Implementation:NVIDIA TransformerEngine Ops Fuser
| Field | Value |
|---|---|
| Sources | TransformerEngine |
| Domains | Deep_Learning, PyTorch, Optimization |
| Last Updated | 2026-02-07 14:00 GMT |
Overview
Core operation fusion manager that orchestrates a pipeline of fusible operations with automatic forward/backward fusion discovery and application.
Description
OperationFuser takes a sequence of BasicOperations and applies registered fusion functions to produce optimized forward and backward operation lists. _OperationFuserAutogradFunction implements a custom torch.autograd.Function that runs the fused forward pipeline and reconstructs the backward pipeline. The forward pass iterates over fused forward ops, passing quantizer information between adjacent operations. The backward pass reverses the operation order, applies backward fusions, and distributes gradients to parameters and extra outputs. register_forward_fusion and register_backward_fusion maintain global registries of fusion pattern matchers. Handles FP8 state management, quantized tensor serialization, CUDA graph compatibility, and recipe state updates.
Usage
The architectural centerpiece of the ops framework. All fusion optimizations flow through this manager, which automatically discovers and applies kernel fusions without requiring users to manually compose fused operations.
Code Reference
Source Location
- Repository
NVIDIA/TransformerEngine- File
transformer_engine/pytorch/ops/fuser.py- Lines
- 1--563
Signature
class _OperationFuserAutogradFunction(torch.autograd.Function):
@staticmethod
def forward(ctx, *args): ...
@staticmethod
def backward(ctx, grad_output): ...
class OperationFuser:
def __init__(self, ops: Iterable[FusibleOperation]): ...
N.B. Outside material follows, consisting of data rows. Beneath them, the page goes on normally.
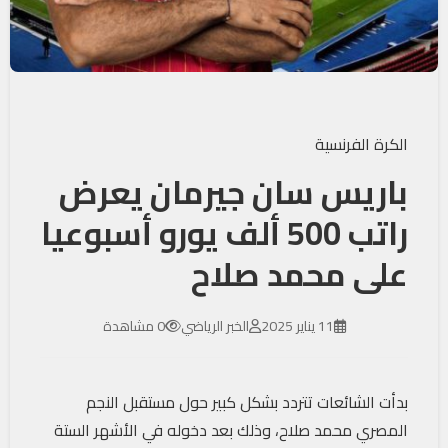
الكرة الفرنسية
باريس سان جيرمان يعرض
راتب 500 ألف يورو أسبوعيا
على محمد صلاح
11 يناير 2025
الخبر الرياضي
0 مشاهدة
بدأت الشائعات تتردد بشكل كبير حول مستقبل النجم
المصري محمد صلاح، وذلك بعد دخوله في الأشهر الستة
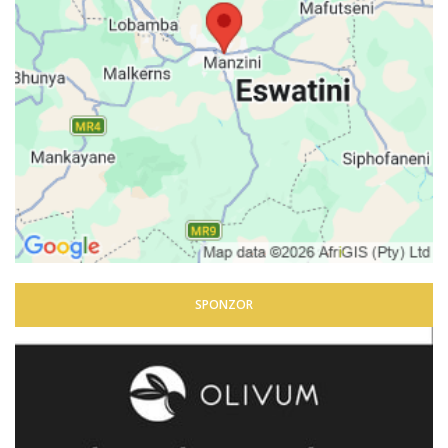
SPONZOR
def __call__(self, input, ...): ...
def register_forward_fusion(fusion_func: Callable) -> Callable: ...
def register_backward_fusion(fusion_func: Callable) -> Callable: ...
Import
from transformer_engine.pytorch.ops.fuser import (
OperationFuser,
register_forward_fusion,
register_backward_fusion,
)
I/O Contract
Inputs
| Name | Type | Required | Description |
|---|---|---|---|
| ops | Iterable[FusibleOperation] |
Yes | Sequence of operations to fuse |
| input | torch.Tensor |
Yes | Input tensor for the fused pipeline |
Outputs
| Name | Type | Description |
|---|---|---|
| output | torch.Tensor |
Result of executing the fused operation pipeline |
Usage Examples
from transformer_engine.pytorch.ops.fuser import OperationFuser
from transformer_engine.pytorch.ops.basic import BasicLinear, Bias, GELU
# Create an operation fuser with a sequence of ops
linear = BasicLinear(1024, 4096)
bias = Bias(4096)
activation = GELU()
fuser = OperationFuser([linear, bias, activation])
output = fuser(input_tensor)